### INFORMATION SHOWN:
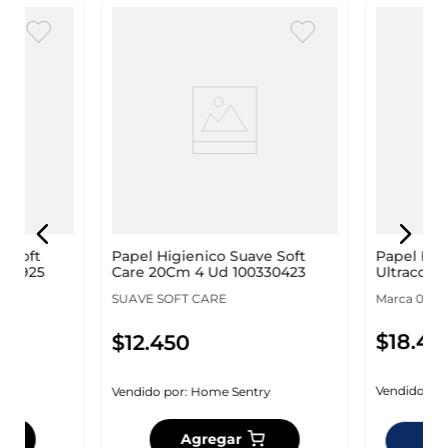
Papel Hig
e Soft
Papel Higienico Suave Soft
Ultraconf
330925
Care 20Cm 4 Ud 100330423
100130946
Marca 0000 
SUAVE SOFT CARE
$
18
.
45
$
12
.
450
Vendido por
y
Vendido por:
Home Sentry
Agregar
Dis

### TASK INSTRUCTIONS:
Output the whole listing exactly. Pictures stay out.

### RESULT FOR THIS EXERCISE:
Papel Hig
e Soft
Papel Higienico Suave Soft
Ultraconf
330925
Care 20Cm 4 Ud 100330423
100130946
Marca 0000 
SUAVE SOFT CARE
$
18
.
45
$
12
.
450
Vendido por
y
Vendido por:
Home Sentry
Agregar
Dis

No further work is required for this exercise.